In
Kondrat'yev v. City of Pensacola, Florida, (ND FL, June 19, 2017), a clearly reluctant Florida federal district court judge held that a 34-foot concrete Latin Cross that has stood in the city's Bayview Park for decades violates the Establishment Clause. The cross is the site for an annual Easter sunrise service as well as remembrance services on Veterans Day and Memorial Day. The court laments:
... the historical record indicates that the Founding Fathers did not intend for the Establishment Clause to ban crosses and religious symbols from public property.
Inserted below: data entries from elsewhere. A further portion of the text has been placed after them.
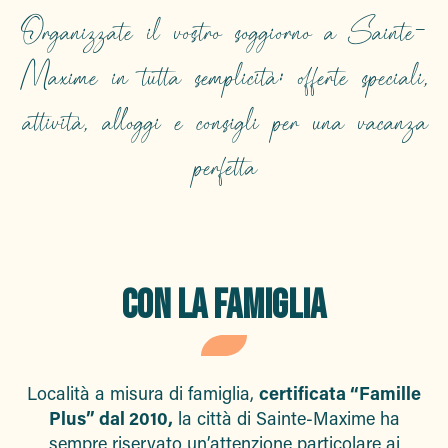
Organizzate il vostro soggiorno a Sainte-
Maxime in tutta semplicità: offerte speciali,
attività, alloggi e consigli per una vacanza
perfetta
CON LA FAMIGLIA
Località a misura di famiglia,
certificata “Famille
Plus” dal 2010,
la città di Sainte-Maxime ha
sempre riservato un’attenzione particolare ai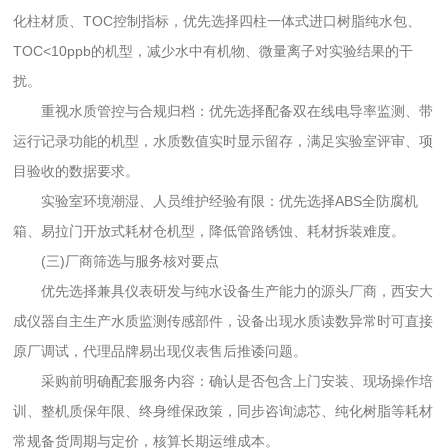
化柱材质、TOC控制指标，优先选择四柱一体式进口树脂纯水包、
TOC<10ppb的机型，减少水中有机物、微量离子对实验结果的干
扰。
重视水质管控与合规归档：优先选择配备双在线电导率监测、带
运行记录功能的机型，水质数值实时显示留存，满足实验室评审、项
目验收的数据要求。
实验室环境潮湿、人员维护经验有限：优先选择ABS全防腐机
箱、易拉门开放式耗材仓机型，降低管路锈蚀、耗材拆装难度。
(三)厂商筛选与服务核对要点
优先选择兼具仪表研发与纯水设备生产能力的源头厂商，西安大
成仪器自主生产水质监测传感部件，设备出现水质读数异常时可直接
原厂调试，代理品牌易出现仪表售后推诿问题。
采购前明确配套服务内容：确认是否包含上门安装、现场操作培
训、整机质保年限、终身维保政策，同步咨询滤芯、纯化树脂等耗材
常规备货周期与定价，核算长期运维成本。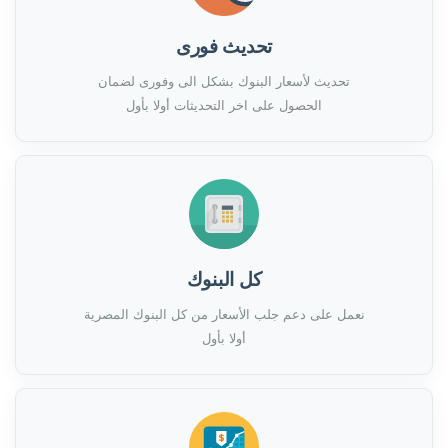
تحديث فورى
تحديث لأسعار البنوك بشكل الى وفورى لضمان
الحصول على اخر التحديثات أولا بأول
كل البنوك
نعمل على دعم جلب الأسعار من كل البنوك المصرية
أولا بأول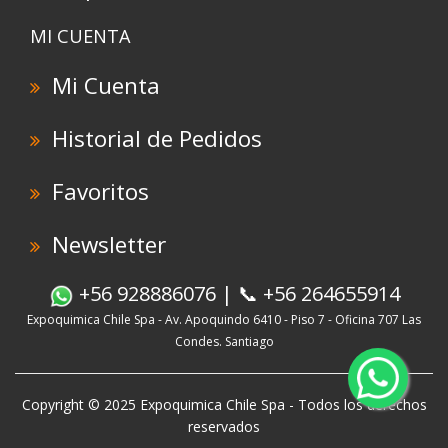
MI CUENTA
Mi Cuenta
Historial de Pedidos
Favoritos
Newsletter
+56 928886076 | 📞 +56 264655914
Expoquimica Chile Spa - Av. Apoquindo 6410 - Piso 7 - Oficina 707 Las
Condes. Santiago
Copyright © 2025 Expoquimica Chile Spa - Todos los derechos
reservados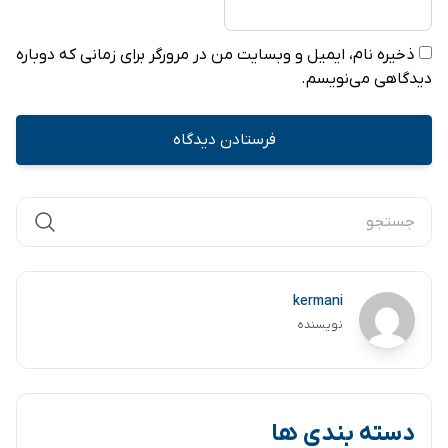
ذخیره نام، ایمیل و وبسایت من در مرورگر برای زمانی که دوباره
دیدگاهی می‌نویسم.
kermani
نویسنده
دسته بندی ها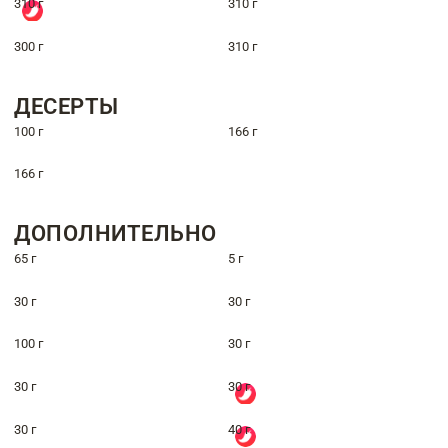
310 г
310 г
300 г
310 г
ДЕСЕРТЫ
100 г
166 г
166 г
ДОПОЛНИТЕЛЬНО
65 г
5 г
30 г
30 г
100 г
30 г
30 г
30 г
30 г
40 г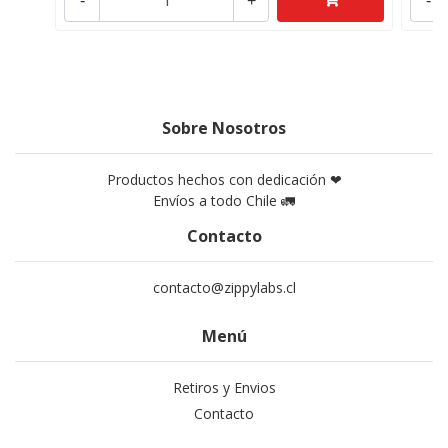
-
+
-
Sobre Nosotros
Productos hechos con dedicación ❤
Envíos a todo Chile 🚛
Contacto
contacto@zippylabs.cl
Menú
Retiros y Envios
Contacto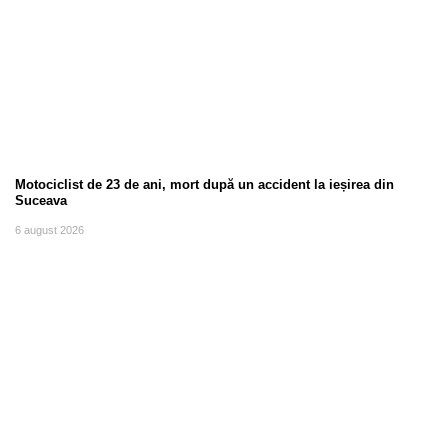
Motociclist de 23 de ani, mort după un accident la ieșirea din
Suceava
6 august 2026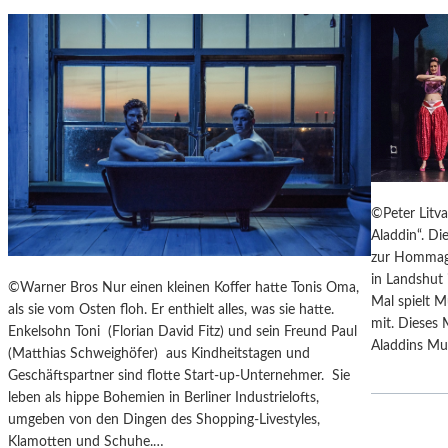
T
M
U
S
S
O
R
G
S
©Peter Litv
K
Aladdin“. Di
I
zur Hommage
S
in Landshut 
„
©Warner Bros Nur einen kleinen Koffer hatte Tonis Oma,
Mal spielt M
C
als sie vom Osten floh. Er enthielt alles, was sie hatte.
mit. Dieses 
H
Enkelsohn Toni (Florian David Fitz) und sein Freund Paul
Aladdins Mut
O
(Matthias Schweighöfer) aus Kindheitstagen und
W
Geschäftspartner sind flotte Start-up-Unternehmer. Sie
A
leben als hippe Bohemien in Berliner Industrielofts,
N
umgeben von den Dingen des Shopping-Livestyles,
S
Klamotten und Schuhe.…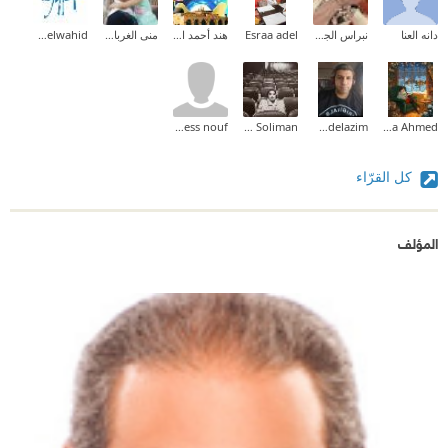
دانه العنا
نبراس الجيلاني
Esraa adel
هند أحمد السيد
منى الغرباوي
Ahmed M. Abdelwahid
Princess nouf
Mostafa Soliman
Ziad Abdelazim
Marwa Ahmed
كل القرّاء
المؤلف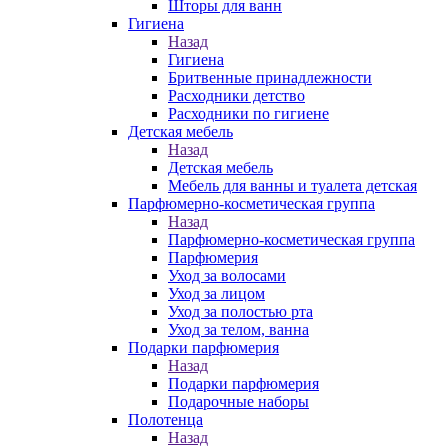
Шторы для ванн
Гигиена
Назад
Гигиена
Бритвенные принадлежности
Расходники детство
Расходники по гигиене
Детская мебель
Назад
Детская мебель
Мебель для ванны и туалета детская
Парфюмерно-косметическая группа
Назад
Парфюмерно-косметическая группа
Парфюмерия
Уход за волосами
Уход за лицом
Уход за полостью рта
Уход за телом, ванна
Подарки парфюмерия
Назад
Подарки парфюмерия
Подарочные наборы
Полотенца
Назад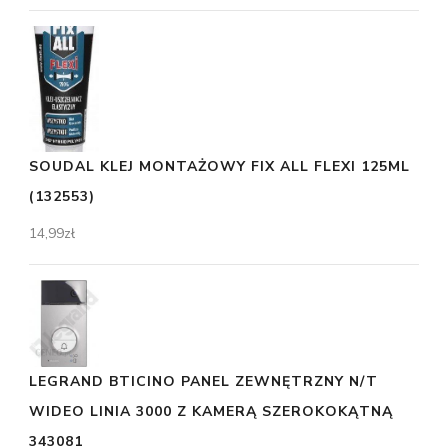
SOUDAL KLEJ MONTAŻOWY FIX ALL FLEXI 125ML
(132553)
14,99
zł
LEGRAND BTICINO PANEL ZEWNĘTRZNY N/T
WIDEO LINIA 3000 Z KAMERĄ SZEROKOKĄTNĄ
343081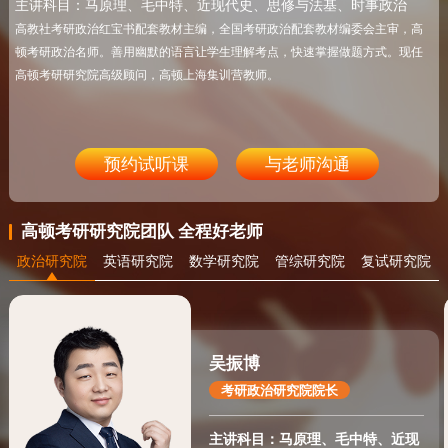
主讲科目：马原理、毛中特、近现代史、思修与法基、时事政治
高教社考研政治红宝书配套教材主编，全国考研政治配套教材编委会主审，高
顿考研政治名师。善用幽默的语言让学生理解考点，快速掌握做题方式。现任
高顿考研研究院高级顾问，高顿上海集训营教师。
预约试听课
与老师沟通
高顿考研研究院团队 全程好老师
政治研究院
英语研究院
数学研究院
管综研究院
复试研究院
吴振博
考研政治研究院院长
主讲科目：马原理、毛中特、近现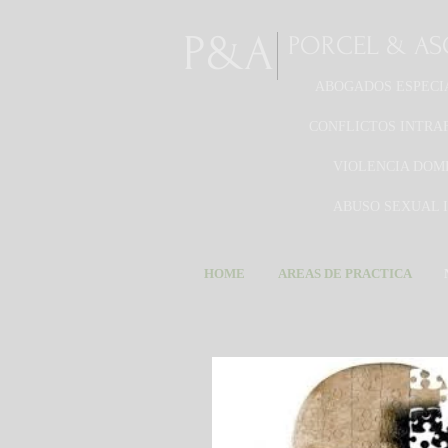
P&A
PORCEL & A
ABOGADOS ESPECI
CONFLICTOS INTRA
VIOLENCIA DOM
ABUSO SEXUAL 
HOME
AREAS DE PRACTICA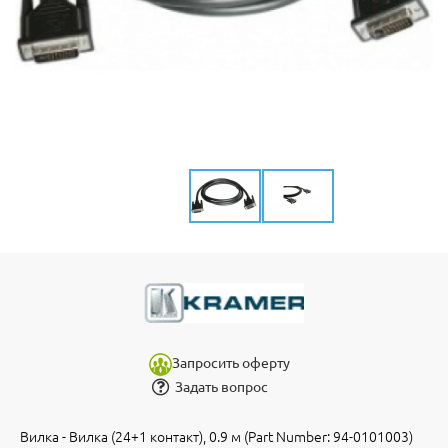
Запросить оферту
Задать вопрос
Вилка - Вилка (24+1 контакт), 0.9 м (Part Number: 94-0101003)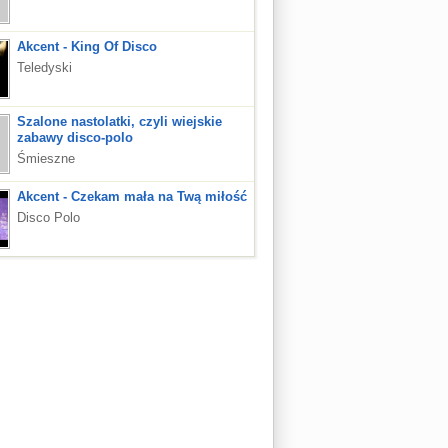
Akcent - King Of Disco
Teledyski
Szalone nastolatki, czyli wiejskie
zabawy disco-polo
Śmieszne
Akcent - Czekam mała na Twą miłość
Disco Polo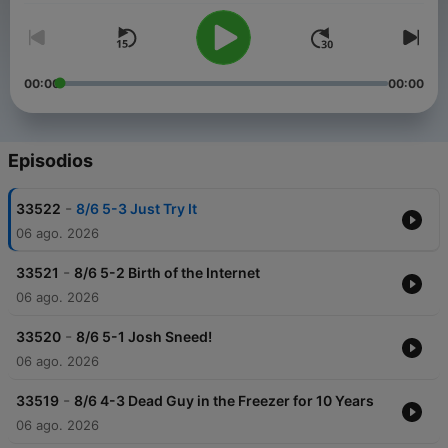
00:00
00:00
Episodios
-
33522
8/6 5-3 Just Try It
06 ago. 2026
-
33521
8/6 5-2 Birth of the Internet
06 ago. 2026
-
33520
8/6 5-1 Josh Sneed!
06 ago. 2026
-
33519
8/6 4-3 Dead Guy in the Freezer for 10 Years
06 ago. 2026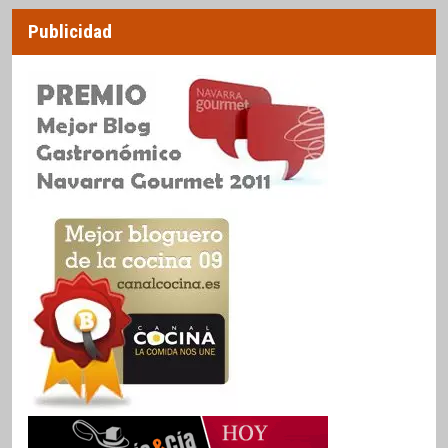
Publicidad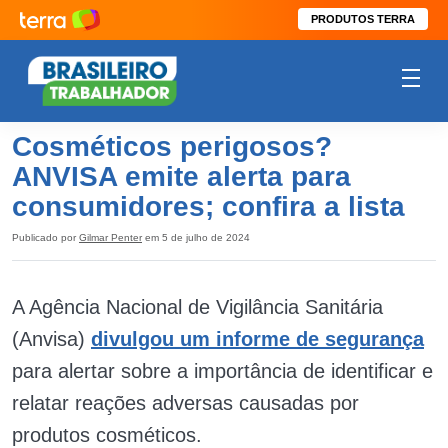
PRODUTOS TERRA
Cosméticos perigosos?
ANVISA emite alerta para
consumidores; confira a lista
Publicado por
Gilmar Penter
em 5 de julho de 2024
A Agência Nacional de Vigilância Sanitária
(Anvisa)
divulgou um informe de segurança
para alertar sobre a importância de identificar e
relatar reações adversas causadas por
produtos cosméticos.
Indeed, “the enlightened patriots who framed our constitution” ... would have most likely found this lawsuit absurd. And if I were deciding this case on a blank slate, I would agree and grant the plaintiffs no relief. But, alas, that is not what we have here.
The court concluded that
ACLU of Georgia v. Rabun County Chamber of Commerce, a 1983 case from the 11th Circuit Court of Appeals involving "this exact issue on virtually identical facts" required it to conclude that the Bayview Cross violates the Establishment clause under the
Lemon test. The court concluded:
To be clear: None of this is to say that the cross would have to come down if the City sold or leased the area surrounding it to a private party or non-governmental entity (so long as the transfer was bona fide and not a subterfuge). Nor would there be a constitutional problem with worshipers using a temporary cross for their services in the park.... However, after about 75 years, the Bayview Cross can no longer stand as a permanent fixture on city-owned property.
The American Humanist Association issued a
press release on the decision, with links to various pleadings in the case.